Nicht-thermische Wirkung
Nicht-thermische oder athermische (auch biologische) Effekte können möglicherweise entstehen, wenn die in einer Funkwelle enthaltenen elektrischen und magnetischen Felder mit den elektrischen Strukturen des Organismus in Wechselwirkung treten. Es ist weniger die Energie der Welle als ihre Information, die Wirkungen hervorrufen könnte.

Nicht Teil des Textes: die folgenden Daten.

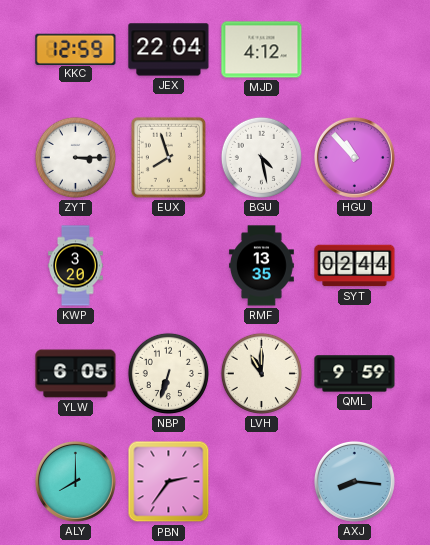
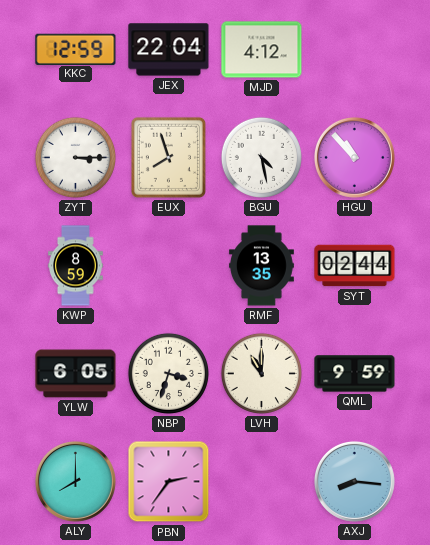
KWP: 3:20 -> 8:59
NBP: 6:33 -> 3:33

Denkbar ist eine besondere Empfindlichkeit der Informationen verarbeitenden Zellen, also des Nervensystems und des Gehirns.

 

Zahlreiche Forschungsorganisationen
In der Schweiz und im Ausland befassen sich zahlreiche Institute und Organisationen mit der Forschung rund um elektromagnetische Felder. Die wichtigsten in der Schweiz sind die Forschungsstiftung Mobilkommunikation an der ETH, die IT'IS Foundation der ETH; das Bundesamt für Umwelt (BAFU) und das Bundesamt für Gesundheit (BAG). Auf internationaler Ebene sind es Initiativen unter Aufsicht von WHO, EU sowie der diversen nationalen Gesundheitsorganisationen.

 

Forschung auf verschiedensten Stufen
Aufgabe der Forschung ist es herauszufinden, ob die elektromagnetischen Felder des Mobilfunks bei Einhaltung der geltenden Grenzwerte gesundheitsschädigende Wirkungen verursachen. Derzeit liefert die Wissenschaft dafür keine eindeutigen Hinweise. Mit wissenschaftlichen Studien wird die Hypothese der Unbedenklichkeit jedoch laufend überprüft. Nebst nationaler Forschung in praktisch allen Ländern werden auch Länder übergreifende Projekte realisiert.

 

Datenlage ungenügend

Wie bei vielen kontrovers diskutierten Themen besteht auch beim Mobilfunk eine grosse Zahl an (teilweise wiedersprüchlichen) Studien über die gesundheitlichen Effekte. Solche konnten bislang weder einwandfrei nachgewiesen noch eindeutig verworfen werden. Fazit der bestehenden Studien ist, dass die Datenlage zur Abschätzung gesundheitlicher Effekte ungenügend ist. Zu diesem Schluss kommt eine Literaturstudie des Instituts für Sozial- und Präventivmedizin der Universität Basel im Auftrag des Bundesamtes für Umwelt (BAFU). Gesicherte gesundheitliche Auswirkungen durch hochfrequente Funkwellen gibt es laut dieser Studie nicht.